Régulièrement, nous vous présentons une sélection de jeux. Parmi eux, des initiations au jeu de rôle sur lesquels le ludo-marché mise de plus en plus. Quoi de plus normal : beaucoup de parents sont des aficionados de grands jeux et ont transmis leur passion à leurs rejetons. Avant d’attaquer d’importantes campagnes (les parties en langage rôliste, comme on l’a dit plus haut) de plusieurs mois, il faut bien leur mettre le pied à l’étrier. On vous conseille donc plusieurs titres pour commencer :

► Mon premier jeu de rôle : dans l’article ci-dessus, la joueuse la plus jeune a 8 ans. Mais on peut s’initier encore plus jeune, puisque le jeu qu’on vous propose s’adresse à des rôlistes dès 4 ans. Les règles sont simples : on crée son personnage, accompagné·e d'un·e adulte. Chaque situation laisse aux joueurs et joueuses un choix d’action en fonction de ses forces ou de ses faiblesses afin de déployer une histoire ensemble. Le livre est très pédagogique et propose des conseils pour parfaire son héros, mais il aide le narrateur ou la narratrice à concevoir ses aventures. Enfin, toujours dans l’idée d’accompagner et de développer l’imaginaire des plus jeunes, le livre propose des illustrations à colorier et découper.
À partir de 4 ans, de 2 à 5 joueurs et pour des parties d'environ 60 minutes.

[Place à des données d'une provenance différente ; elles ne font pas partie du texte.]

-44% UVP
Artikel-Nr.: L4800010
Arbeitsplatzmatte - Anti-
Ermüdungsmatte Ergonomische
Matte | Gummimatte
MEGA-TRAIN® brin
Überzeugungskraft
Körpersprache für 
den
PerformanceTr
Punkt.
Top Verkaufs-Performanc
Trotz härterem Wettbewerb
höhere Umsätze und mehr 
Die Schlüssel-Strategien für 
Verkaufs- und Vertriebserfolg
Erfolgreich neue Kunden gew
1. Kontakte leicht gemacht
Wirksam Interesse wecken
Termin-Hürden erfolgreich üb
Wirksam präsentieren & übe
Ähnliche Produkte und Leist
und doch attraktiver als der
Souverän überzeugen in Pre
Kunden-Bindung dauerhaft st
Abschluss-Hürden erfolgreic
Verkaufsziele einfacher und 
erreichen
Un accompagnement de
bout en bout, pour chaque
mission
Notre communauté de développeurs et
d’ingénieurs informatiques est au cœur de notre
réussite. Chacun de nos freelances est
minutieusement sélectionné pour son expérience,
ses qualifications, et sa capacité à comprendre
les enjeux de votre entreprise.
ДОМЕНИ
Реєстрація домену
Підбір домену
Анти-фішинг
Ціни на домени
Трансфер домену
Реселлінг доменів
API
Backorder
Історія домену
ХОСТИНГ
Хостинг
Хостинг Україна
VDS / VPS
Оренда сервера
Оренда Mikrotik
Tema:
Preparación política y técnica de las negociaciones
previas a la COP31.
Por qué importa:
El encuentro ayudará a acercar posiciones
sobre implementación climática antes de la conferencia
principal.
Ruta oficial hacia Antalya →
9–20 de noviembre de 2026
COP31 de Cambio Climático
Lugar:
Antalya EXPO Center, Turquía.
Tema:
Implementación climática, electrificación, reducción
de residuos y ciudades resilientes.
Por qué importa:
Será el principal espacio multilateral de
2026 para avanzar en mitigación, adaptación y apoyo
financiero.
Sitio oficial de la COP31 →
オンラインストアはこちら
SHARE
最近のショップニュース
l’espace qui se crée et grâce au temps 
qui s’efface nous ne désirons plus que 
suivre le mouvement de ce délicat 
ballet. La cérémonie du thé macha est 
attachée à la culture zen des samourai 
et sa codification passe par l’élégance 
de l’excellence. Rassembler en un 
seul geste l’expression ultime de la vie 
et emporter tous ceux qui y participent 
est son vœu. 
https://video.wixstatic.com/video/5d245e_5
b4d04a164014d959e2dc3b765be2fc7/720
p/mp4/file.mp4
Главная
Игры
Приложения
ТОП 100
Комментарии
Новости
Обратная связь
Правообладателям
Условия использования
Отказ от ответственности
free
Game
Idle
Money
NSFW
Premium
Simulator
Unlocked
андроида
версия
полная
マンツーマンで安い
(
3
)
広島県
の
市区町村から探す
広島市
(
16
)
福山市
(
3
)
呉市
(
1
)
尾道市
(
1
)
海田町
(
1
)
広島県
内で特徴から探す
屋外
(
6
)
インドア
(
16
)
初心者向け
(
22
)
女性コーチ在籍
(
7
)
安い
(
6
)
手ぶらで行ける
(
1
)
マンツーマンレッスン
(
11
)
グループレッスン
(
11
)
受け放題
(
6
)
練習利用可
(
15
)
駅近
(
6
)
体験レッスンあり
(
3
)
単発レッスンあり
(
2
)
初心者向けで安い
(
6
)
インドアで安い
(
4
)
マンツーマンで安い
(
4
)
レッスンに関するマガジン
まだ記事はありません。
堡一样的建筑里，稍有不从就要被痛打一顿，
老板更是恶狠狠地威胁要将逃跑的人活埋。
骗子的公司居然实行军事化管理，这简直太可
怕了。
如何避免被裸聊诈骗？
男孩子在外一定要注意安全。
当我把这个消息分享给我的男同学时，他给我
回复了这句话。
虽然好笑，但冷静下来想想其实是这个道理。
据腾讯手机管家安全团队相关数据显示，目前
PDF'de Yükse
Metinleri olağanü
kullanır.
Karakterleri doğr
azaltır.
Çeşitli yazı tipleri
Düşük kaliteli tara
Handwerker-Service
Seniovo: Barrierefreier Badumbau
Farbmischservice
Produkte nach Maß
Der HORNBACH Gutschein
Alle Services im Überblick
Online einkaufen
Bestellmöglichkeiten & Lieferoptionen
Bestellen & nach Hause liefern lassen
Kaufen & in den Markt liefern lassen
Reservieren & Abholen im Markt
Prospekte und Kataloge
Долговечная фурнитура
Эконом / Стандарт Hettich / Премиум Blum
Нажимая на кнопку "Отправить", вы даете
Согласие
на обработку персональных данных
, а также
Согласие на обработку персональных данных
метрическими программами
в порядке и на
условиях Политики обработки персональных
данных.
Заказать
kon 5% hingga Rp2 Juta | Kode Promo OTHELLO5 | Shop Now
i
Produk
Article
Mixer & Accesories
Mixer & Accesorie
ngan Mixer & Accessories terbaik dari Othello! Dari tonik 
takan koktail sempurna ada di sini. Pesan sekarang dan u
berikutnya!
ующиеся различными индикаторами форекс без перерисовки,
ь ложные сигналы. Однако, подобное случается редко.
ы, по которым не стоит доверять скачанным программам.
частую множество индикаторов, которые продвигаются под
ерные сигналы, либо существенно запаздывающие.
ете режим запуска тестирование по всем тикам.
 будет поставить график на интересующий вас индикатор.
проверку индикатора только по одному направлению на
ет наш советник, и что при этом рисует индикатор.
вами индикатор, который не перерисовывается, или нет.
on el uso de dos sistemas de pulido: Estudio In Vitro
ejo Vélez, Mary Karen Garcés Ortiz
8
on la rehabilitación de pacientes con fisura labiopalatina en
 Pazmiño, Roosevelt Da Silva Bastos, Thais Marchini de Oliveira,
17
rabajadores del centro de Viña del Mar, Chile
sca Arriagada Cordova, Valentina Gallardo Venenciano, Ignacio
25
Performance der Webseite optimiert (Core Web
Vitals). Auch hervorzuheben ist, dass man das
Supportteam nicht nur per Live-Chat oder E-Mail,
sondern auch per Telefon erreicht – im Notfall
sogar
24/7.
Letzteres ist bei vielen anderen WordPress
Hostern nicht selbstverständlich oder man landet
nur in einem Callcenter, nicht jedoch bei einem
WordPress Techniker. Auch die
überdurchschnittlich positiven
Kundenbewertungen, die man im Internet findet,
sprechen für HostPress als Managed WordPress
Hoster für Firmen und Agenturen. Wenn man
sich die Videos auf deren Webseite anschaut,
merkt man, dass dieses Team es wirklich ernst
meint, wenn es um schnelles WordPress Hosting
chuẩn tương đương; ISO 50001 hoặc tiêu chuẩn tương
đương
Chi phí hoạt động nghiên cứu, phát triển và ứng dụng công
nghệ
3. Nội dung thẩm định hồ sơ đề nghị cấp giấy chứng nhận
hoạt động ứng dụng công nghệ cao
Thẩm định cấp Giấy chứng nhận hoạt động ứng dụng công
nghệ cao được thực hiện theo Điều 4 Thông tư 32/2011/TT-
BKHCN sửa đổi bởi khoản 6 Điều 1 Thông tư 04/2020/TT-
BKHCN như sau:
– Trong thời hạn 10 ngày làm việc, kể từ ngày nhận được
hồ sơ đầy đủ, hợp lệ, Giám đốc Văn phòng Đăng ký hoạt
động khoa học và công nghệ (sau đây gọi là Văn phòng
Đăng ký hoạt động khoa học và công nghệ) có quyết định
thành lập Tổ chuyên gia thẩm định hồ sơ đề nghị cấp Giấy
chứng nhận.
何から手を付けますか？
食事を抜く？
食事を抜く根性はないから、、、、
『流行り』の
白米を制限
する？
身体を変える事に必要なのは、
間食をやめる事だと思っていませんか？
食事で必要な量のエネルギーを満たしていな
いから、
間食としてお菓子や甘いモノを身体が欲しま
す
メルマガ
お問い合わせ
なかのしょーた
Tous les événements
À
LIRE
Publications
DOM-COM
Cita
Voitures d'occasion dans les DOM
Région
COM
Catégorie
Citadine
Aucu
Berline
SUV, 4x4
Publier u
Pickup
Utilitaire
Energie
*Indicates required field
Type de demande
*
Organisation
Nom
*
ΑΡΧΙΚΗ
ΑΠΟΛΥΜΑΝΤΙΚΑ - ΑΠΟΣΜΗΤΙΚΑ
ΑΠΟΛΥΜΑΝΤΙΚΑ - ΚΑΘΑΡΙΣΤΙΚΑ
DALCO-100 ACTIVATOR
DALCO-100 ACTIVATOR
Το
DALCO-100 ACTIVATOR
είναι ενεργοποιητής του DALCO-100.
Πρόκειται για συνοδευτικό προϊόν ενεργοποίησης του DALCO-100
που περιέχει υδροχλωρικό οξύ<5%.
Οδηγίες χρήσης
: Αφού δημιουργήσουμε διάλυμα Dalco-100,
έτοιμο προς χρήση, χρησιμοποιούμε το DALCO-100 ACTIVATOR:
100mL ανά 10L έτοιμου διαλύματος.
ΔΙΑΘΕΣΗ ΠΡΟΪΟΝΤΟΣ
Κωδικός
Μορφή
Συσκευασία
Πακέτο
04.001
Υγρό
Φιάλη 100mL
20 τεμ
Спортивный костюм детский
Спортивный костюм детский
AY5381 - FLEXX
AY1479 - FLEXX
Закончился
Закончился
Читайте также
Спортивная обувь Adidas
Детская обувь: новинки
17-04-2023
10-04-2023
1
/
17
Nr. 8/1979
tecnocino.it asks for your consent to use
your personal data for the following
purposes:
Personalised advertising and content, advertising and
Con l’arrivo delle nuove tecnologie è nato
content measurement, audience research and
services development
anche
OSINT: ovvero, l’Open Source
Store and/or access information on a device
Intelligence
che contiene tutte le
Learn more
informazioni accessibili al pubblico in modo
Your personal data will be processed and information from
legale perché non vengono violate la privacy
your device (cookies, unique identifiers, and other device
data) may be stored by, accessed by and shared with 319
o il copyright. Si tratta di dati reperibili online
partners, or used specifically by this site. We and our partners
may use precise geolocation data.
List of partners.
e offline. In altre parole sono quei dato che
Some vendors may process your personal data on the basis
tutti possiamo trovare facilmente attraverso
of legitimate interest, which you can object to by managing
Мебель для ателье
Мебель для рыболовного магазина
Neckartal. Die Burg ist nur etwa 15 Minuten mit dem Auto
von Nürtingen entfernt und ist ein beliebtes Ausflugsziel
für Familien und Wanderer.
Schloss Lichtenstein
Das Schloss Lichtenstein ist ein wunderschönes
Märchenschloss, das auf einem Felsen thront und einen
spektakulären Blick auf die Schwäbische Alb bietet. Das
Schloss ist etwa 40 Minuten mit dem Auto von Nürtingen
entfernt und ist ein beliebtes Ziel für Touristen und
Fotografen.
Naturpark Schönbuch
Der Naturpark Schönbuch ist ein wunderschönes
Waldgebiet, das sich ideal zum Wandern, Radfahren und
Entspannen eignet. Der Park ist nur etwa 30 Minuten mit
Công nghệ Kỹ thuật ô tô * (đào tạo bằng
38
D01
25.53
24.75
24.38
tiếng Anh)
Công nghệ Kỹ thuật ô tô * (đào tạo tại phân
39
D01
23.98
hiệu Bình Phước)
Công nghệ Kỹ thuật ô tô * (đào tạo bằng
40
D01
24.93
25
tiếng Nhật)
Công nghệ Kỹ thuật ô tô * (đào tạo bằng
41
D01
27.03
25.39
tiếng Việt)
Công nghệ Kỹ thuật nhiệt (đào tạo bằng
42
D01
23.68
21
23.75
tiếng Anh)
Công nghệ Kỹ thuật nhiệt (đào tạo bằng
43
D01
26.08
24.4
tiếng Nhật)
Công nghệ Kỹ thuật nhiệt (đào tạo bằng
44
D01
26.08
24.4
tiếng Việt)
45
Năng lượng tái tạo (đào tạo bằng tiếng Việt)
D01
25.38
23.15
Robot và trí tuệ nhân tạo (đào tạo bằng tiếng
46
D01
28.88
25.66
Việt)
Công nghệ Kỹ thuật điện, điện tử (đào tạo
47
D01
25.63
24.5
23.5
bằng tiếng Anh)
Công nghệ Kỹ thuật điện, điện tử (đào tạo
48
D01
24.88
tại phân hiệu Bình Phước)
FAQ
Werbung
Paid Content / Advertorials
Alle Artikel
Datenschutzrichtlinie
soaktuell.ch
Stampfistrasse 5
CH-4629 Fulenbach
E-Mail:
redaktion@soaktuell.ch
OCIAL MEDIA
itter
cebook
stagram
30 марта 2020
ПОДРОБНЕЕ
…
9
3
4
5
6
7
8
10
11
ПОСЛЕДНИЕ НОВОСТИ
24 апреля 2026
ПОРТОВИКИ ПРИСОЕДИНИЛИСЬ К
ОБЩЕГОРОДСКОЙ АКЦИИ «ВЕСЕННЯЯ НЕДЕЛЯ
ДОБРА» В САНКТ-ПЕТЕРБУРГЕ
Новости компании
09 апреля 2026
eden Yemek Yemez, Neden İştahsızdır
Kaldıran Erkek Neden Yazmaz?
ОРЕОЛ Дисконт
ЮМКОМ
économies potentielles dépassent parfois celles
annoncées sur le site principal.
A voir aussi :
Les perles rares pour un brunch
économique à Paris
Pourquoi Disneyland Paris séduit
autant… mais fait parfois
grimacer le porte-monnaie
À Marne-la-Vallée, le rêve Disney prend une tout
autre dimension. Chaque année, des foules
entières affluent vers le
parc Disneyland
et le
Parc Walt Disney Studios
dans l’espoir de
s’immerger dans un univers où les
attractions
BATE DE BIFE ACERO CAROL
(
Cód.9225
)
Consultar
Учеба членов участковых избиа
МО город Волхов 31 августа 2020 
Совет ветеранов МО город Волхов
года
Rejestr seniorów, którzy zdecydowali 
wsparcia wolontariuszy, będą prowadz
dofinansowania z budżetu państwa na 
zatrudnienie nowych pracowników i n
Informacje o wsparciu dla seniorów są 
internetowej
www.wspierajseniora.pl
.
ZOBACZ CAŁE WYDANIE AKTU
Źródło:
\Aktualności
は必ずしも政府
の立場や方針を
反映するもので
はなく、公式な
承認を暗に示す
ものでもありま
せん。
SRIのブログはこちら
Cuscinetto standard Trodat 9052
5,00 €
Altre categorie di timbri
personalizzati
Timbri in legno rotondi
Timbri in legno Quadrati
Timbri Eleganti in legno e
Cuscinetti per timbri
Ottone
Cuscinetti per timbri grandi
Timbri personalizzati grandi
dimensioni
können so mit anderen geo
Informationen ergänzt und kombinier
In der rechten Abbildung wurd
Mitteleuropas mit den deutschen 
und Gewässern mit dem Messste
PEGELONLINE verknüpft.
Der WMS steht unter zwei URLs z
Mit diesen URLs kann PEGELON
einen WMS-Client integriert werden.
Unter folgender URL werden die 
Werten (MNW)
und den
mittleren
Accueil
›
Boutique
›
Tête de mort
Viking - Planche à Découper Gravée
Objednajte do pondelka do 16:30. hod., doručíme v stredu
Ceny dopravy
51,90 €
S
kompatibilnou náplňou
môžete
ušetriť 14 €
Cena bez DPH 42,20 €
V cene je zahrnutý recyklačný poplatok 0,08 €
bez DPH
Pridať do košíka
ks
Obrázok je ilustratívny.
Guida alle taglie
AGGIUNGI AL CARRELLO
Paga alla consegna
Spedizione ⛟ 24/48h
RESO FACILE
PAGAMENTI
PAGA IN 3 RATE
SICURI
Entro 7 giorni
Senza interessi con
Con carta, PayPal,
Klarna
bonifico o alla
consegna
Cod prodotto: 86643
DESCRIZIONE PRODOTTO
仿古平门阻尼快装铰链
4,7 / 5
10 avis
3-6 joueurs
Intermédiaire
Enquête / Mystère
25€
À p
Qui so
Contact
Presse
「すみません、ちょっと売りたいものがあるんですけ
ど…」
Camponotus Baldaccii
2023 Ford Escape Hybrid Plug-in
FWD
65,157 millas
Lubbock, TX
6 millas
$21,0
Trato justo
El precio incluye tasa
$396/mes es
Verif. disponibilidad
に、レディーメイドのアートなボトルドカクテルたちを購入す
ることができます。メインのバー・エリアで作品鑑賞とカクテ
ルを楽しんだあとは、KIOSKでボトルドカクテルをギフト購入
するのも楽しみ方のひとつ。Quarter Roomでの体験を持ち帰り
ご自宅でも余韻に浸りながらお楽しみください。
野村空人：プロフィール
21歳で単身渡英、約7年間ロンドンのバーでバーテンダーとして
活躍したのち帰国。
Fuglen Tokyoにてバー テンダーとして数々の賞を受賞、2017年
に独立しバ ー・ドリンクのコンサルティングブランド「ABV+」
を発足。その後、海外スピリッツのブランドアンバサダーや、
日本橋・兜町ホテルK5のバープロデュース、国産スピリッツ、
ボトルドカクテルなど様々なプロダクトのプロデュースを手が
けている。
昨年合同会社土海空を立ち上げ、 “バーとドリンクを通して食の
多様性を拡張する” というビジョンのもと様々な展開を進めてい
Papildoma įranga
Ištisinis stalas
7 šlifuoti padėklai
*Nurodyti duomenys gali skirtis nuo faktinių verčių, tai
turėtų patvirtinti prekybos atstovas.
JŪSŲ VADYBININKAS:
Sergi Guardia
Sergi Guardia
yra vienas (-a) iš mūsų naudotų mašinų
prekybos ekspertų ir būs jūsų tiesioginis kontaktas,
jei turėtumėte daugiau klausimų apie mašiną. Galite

► Donjons & Chatons : nous voici au cœur d’une sorte de médiéval-fantastique, version féline. Le système de règles est simple. Il permet à chacun et chacune de créer son héros ou héroïne personnalisé·e, comme dans l’animation de Monsieur Mouche. Ici, un joueur ou une joueuse incarne le meneur ou la meneuse de jeu et décrit avec précision l’univers, tandis que les autres personnages expliquent comment ils y évoluent, guidés par une des quatre aventures du livre. On y rentre vite. On s’initie à la mécanique rôliste. En un mot, c’est une manière formidable de se faire les griffes.
À partir de 6 ans, de 2 à 7 joueurs et pour des parties d'environ deux heures.

► Donjons et dragons (5e édition) : attention, culte. Non, plus que ça : légendaire. C’est par ce jeu que tout commence. Il propulse l’heroic fantasy dans l’imaginaire de tous les adolescent·es depuis les années 80. Quarante ans plus tard, il reste LA référence incontournable du jeu de rôle. Revenu sous le feu des projecteurs avec toute la super bande de Mike et Eleven dans Stranger Things, il est une valeur sûre et incontournable du jeu de rôle. Monde médiéval-fantastique, magie, créatures fantastiques… tout y passe dans un univers où des héros aux histoires et motivations diverses joignent leurs forces afin de dénicher les trésors des donjons les plus sombres et vaincre des monstres toujours plus puissants.
Cette édition s’adresse à des joueuses et joueurs à partir de 10 ans, pour 2 ou plus et pour des parties d'environ 120 minutes.

Tous les enfants devraient s’y mettre… oui, mais comment ?

L’initiation au jeu de rôle se popularise. Partout, stages en tout genre pullulent. On vous conseille donc de vous adresser aux bibliothèques et médiathèques les plus proches de chez vous. Il y sommeille toujours au moins un rôliste, paré à échanger les bons plans. Sinon, promenez-vous sur des portails tels que Larp.be. La Fédération du jeu de rôle, version grandeur nature. C’est une très bonne porte d’entrée à pousser pour savoir ce qu’il se passe tout près de chez vous. Il existe d’autres portails tels que dunrolealautre.be.